[Exercise prompt] Copy each line of the listing below where the word "วยเหต" turns up.

[Supplied data]
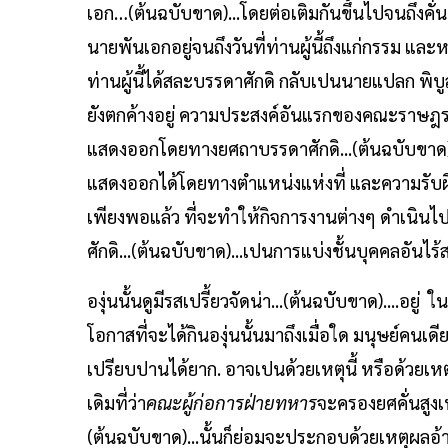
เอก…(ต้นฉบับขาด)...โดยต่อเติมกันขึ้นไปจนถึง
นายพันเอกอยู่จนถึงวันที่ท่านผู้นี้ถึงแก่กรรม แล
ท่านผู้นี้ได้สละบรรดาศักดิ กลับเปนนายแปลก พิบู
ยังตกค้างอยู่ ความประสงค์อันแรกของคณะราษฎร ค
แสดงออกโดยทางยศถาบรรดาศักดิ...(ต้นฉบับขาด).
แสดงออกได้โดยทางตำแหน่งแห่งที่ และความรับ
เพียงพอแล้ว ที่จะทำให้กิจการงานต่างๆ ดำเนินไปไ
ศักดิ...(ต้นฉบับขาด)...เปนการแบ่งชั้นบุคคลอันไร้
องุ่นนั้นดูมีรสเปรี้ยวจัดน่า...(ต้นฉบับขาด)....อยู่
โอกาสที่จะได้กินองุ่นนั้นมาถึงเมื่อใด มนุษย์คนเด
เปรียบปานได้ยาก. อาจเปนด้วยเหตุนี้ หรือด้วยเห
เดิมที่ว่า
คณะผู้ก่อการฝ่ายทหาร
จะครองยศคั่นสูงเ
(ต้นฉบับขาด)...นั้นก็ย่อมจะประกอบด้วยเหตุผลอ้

* * *

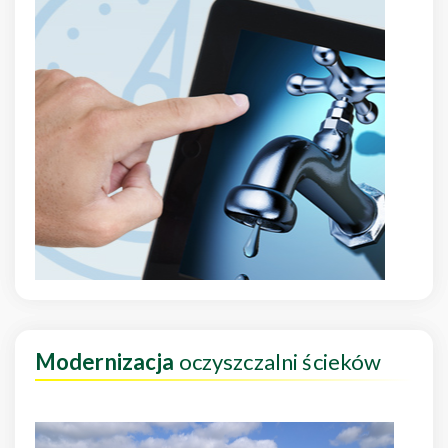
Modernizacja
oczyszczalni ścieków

[Exercise answer]
เปรียบปานได้ยาก. อาจเปนด้วยเหตุนี้ หรือด้วยเห
(ต้นฉบับขาด)...นั้นก็ย่อมจะประกอบด้วยเหตุผลอ้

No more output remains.